= Comment programming =

Software development technique

Comment programming, is a (mostly) satirical software development technique that is heavily based on commenting out code.

In comment programming, the comment tags are not used to describe what a certain piece of code is doing, but rather to stop some parts of the code from being executed. The aim is to have the commented code at the developer's disposal at any time it might be needed. This is especially useful when the requirements change rapidly. In this case, they happen to revert to older versions of themselves, thus making the programmer either write the code again, or revert parts of the code from the versioning repository, which would be more time-consuming. With comment programming, when such a request for reverting to an old implementation arises, the developer just comments out the current implementation and uncomments the previous. It is advisable to add short descriptive comments to blocks of commented code.

==Practical uses==
When it comes to a work environment, it isn't about who knows the most terms out of a textbook. Instead, we are faced with problems that we aren't sure how to solve. When someone else reads a users' program, it is important for them to understand how the problem was gone about and not just to see the answer. Even if someone decides to go into something other than computer programming, they will be well equipped with the habit of comments and showing others how they thought and solved specific problems.
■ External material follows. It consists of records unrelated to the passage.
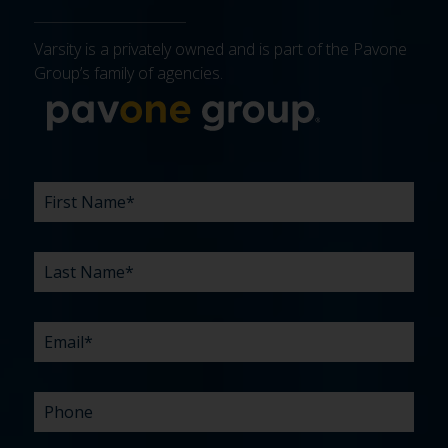
Varsity is a privately owned and is part of the Pavone
Group’s family of agencies.
More about 
FIRST
LAST
EMAIL
PHONE
COMPANY
WHAT
BUDGET
TIMELINE
EXISTING
HOW
WHAT
*
*
*
*
NAME
NAME
ARE
AGENCY
DID
CAN
*
*
YOUR
RELATIONSHIP?
YOU
WE
CHALLENGES?
HEAR
HELP
ABOUT
YOU
*
US?
WITH?
*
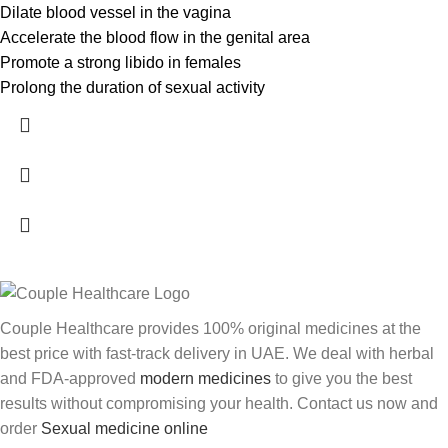
Dilate blood vessel in the vagina
Accelerate the blood flow in the genital area
Promote a strong libido in females
Prolong the duration of sexual activity
Couple Healthcare provides 100% original medicines at the
best price with fast-track delivery in UAE. We deal with herbal
and FDA-approved
modern medicines
to give you the best
results without compromising your health. Contact us now and
order
Sexual medicine online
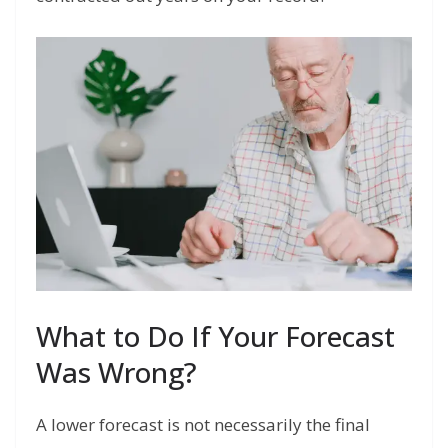
What to Do If Your Forecast
Was Wrong?
A lower forecast is not necessarily the final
A related, but separate, more practical use of comments is for creating stubs with comments describing a feature (usually using special tags) ahead of future development of that feature.
For example, this programming process can be used for prototyping a new design pattern. This is done by creating a new structure of classes or functions without any implementation and adding the implementation at a later date.

Studies show that there are mainly two types of comments being used across programs. Preconditional and Postconditional are the two biggest ideas that computer programmers should use when developing projects. Preconditional comes before the function or method have been written. They are used to describe what each block of code is supposed to do. This can guide users in the right direction if someone is trying to debug or dissect code. Postconditional comments are used after the function or set of statements have been written. They are generally used to explain to the reader why they chose to go about the problem in that manner.

Pseudocode Example:

function onClick()
{
   // This is where we handle mouse click.
   // The result of this function is that a button will be highlighted.
}

In the example, there is a structure around a click event handler. However, comment programming is used instead of a real implementation. The idea is that many functions can be written like this, and then the design can be reworked and revisited without having to refactor a lot of source code.

==Popular culture==
MSDN Sweden produced a video for April Fools' Day 2010, where they satirically presented CDD as if it were a serious methodology.

MCT is a tool made for programmers in order to help relieve some of the complexity in computer code. Instead of normal comments, this tool allows the addition of videos, animations, images, and voiceovers. Users are able to download this software online and can add these tools by using the cursor to drag over the line or lines they want to explain. Users are also able to add audio or hand gestures as comments. This can help explain the reasoning behind functions and how a program executes.